What can you do to minimize the financial strain if you have these or other non-economic motivations for moving but are trapped by a low mortgage rate? The obvious answer is to wait and only move when interest rates come down. While the days of 3% mortgages are likely gone forever, rates did drop in 2024 and are expected to continue the decline in 2025. You may decide to pull the trigger when rates hit the mid-5s. However, keep in mind that home prices tend to rise as mortgage rates fall, which may work against you.
You could choose to buy a less expensive house. This likely means you will have to purchase a smaller home, one in a cheaper area, or a fixer-upper. Any of these can be good options, depending on your priorities. While it wasn’t necessary, my family would have been happy moving to a smaller home as long as it was closer to the school. If you need to move and can’t wait, you can purchase a new home now and refinance when (if) rates drop.

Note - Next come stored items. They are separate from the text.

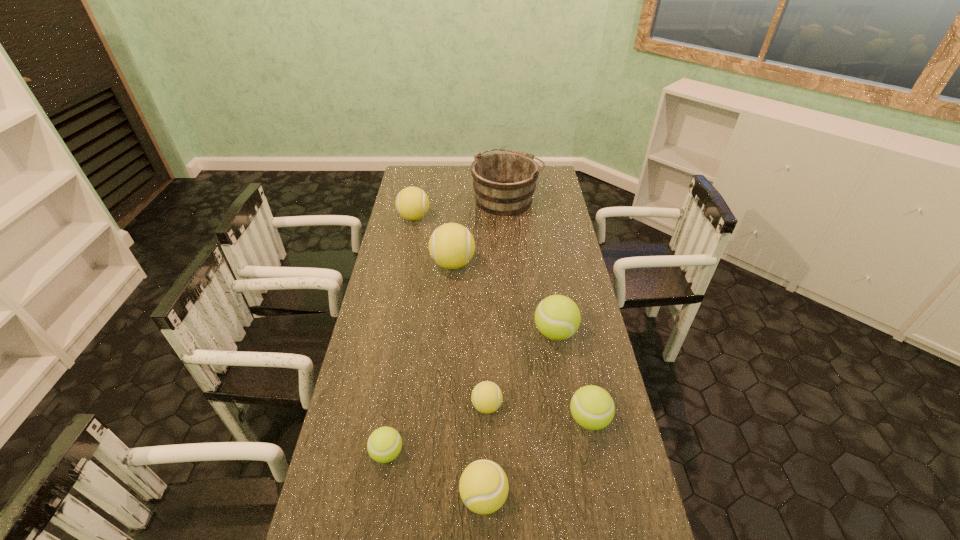 Locate an element on the screen. This screenshot has width=960, height=540. blank region between the second smallest green tennis ball and the nearest tennis ball is located at coordinates (537, 458).

Where is `free space between the smallest green tennis ball and the fifth nearest object`? The image size is (960, 540). free space between the smallest green tennis ball and the fifth nearest object is located at coordinates (471, 393).

You are a GUI agent. You are given a task and a screenshot of the screen. Output one action in this format:
    pyautogui.click(x=<x>, y=<y>)
    Task: Click on the free area in between the nearest yellow tennis ball and the third nearest yellow tennis ball
    This screenshot has width=960, height=540.
    Given the screenshot: What is the action you would take?
    pyautogui.click(x=468, y=380)

Where is `vacant point located between the tallest tennis ball and the smallest yellow tennis ball`? The width and height of the screenshot is (960, 540). vacant point located between the tallest tennis ball and the smallest yellow tennis ball is located at coordinates (469, 335).

The image size is (960, 540). Identify the location of the seventh closest object to the third farthest tennis ball. (412, 203).

The width and height of the screenshot is (960, 540). In order to click on object that stands as the closest to the farthest tennis ball in this screenshot , I will do `click(451, 245)`.

The height and width of the screenshot is (540, 960). I want to click on the closest tennis ball to the smallest green tennis ball, so click(483, 486).

Identify which tennis ball is located as the fourth nearest to the wine bucket. Please provide its 2D coordinates. Your answer should be formatted as a tuple, i.e. [(x, y)], where the tuple contains the x and y coordinates of a point satisfying the conditions above.

[(486, 397)]

I want to click on the closest yellow tennis ball to the wine bucket, so click(412, 203).

You are a GUI agent. You are given a task and a screenshot of the screen. Output one action in this format:
    pyautogui.click(x=<x>, y=<y>)
    Task: Click on the third closest yellow tennis ball to the leftmost yellow tennis ball
    The width and height of the screenshot is (960, 540).
    Given the screenshot: What is the action you would take?
    pyautogui.click(x=483, y=486)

Another option is to buy a less expensive fixer-upper in your desired neighborhood and postpone the upgrades until you can pay for them in cash. You won’t finance as much money at the higher rates, and you can spread the cost of the remodel over time. This is essentially what we did when we purchased our last house in 2013 but didn’t remodel it until 2016.
Finally, there are other possibilities, such as buying a newly built home from a builder. Some builders are buying down the interest rates for their clients in an effort to boost sales.

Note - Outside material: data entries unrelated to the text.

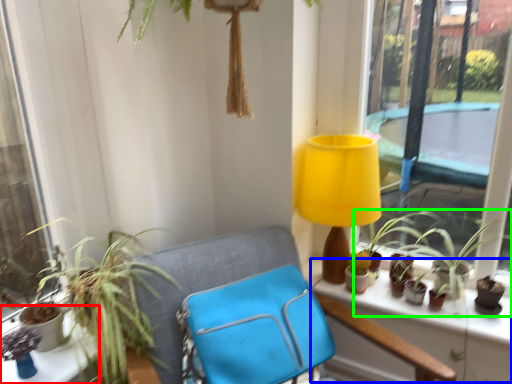 Question: Considering the real-world distances, which object is closest to table (highlighted by a red box)? window sill (highlighted by a blue box) or houseplant (highlighted by a green box).

Choices:
 (A) window sill
 (B) houseplant

Answer: (A) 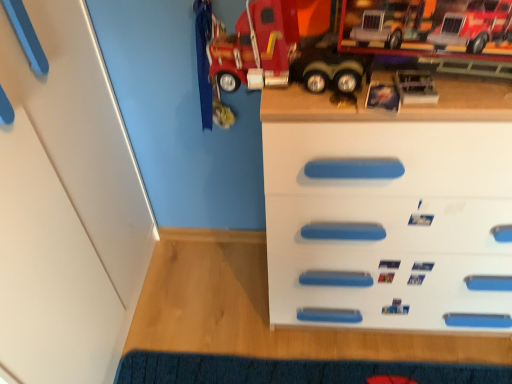 Question: Is white plastic chest of drawers at center directly adjacent to blue textured mat at lower center?

Choices:
 (A) yes
 (B) no

Answer: (B)

Question: Can you confirm if white plastic chest of drawers at center is wider than blue textured mat at lower center?

Choices:
 (A) yes
 (B) no

Answer: (A)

Whatever you decide, just remember that optimizing your finances does not have to drive every decision. If you have laid a solid foundation, as outlined in The Financial Vitals Checklist, you can occasionally make a bad decision for good reasons. Personal finance is supposed to improve your life, not control it. Not every decision has to be perfect as long as you can deal with the repercussions.
Conclusion
While I don’t love the higher mortgage, taxes, and insurance payments, I am happy we moved. The new house, especially the new location, is more appropriate for our family at this stage. I am still unsure how I will proceed once our old home sells. Fortunately, being financially independent leaves me with options.
I may choose to pay off the new mortgage. Cash currently earns around 4.5%, but interest is taxed as ordinary income, so the effective return is 2.75% of simple interest. I have yet to find a better use for my cash this year, and paying off the loan would give me an immediate 6.6% return. While there are some downsides to paying off the mortgage, like losing the flexibility of cash and no longer being able to itemize my taxes, it might be worth it.

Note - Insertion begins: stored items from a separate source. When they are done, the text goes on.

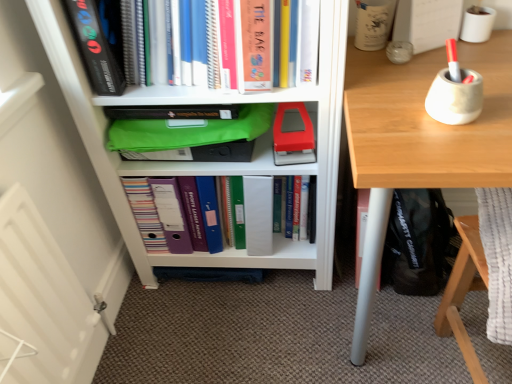 This screenshot has width=512, height=384. I want to click on vacant area on top of light wood desk at right (from a real-world perspective), so click(x=442, y=66). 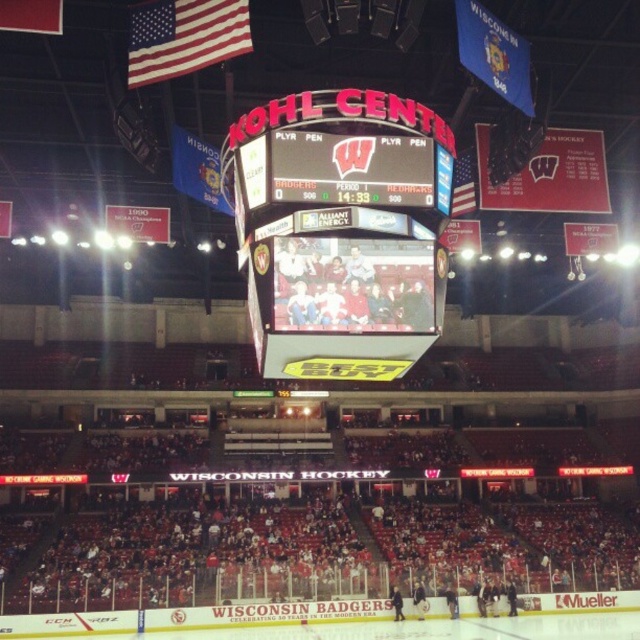 Question: Considering the relative positions of matte digital display at center and american flag at upper left in the image provided, where is matte digital display at center located with respect to american flag at upper left?

Choices:
 (A) right
 (B) left

Answer: (A)

Question: Can you confirm if matte digital display at center is positioned below american flag at upper left?

Choices:
 (A) yes
 (B) no

Answer: (A)

Question: Is matte digital display at center below american flag at upper left?

Choices:
 (A) yes
 (B) no

Answer: (A)

Question: Which object appears farthest from the camera in this image?

Choices:
 (A) american flag at upper left
 (B) matte digital display at center

Answer: (A)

Then again, I may just hold on to the cash in a money market account, see how low rates drop in 2025, and refinance if advantageous.
For now, we are enjoying our new home while preparing our old one for sale. My wife is happy, my son is thriving at his new school, and all my kids are enjoying their new neighbors. So, while this was inarguably a poor financial decision, it wasn’t a poor life decision. And isn’t that what personal finance is really all about?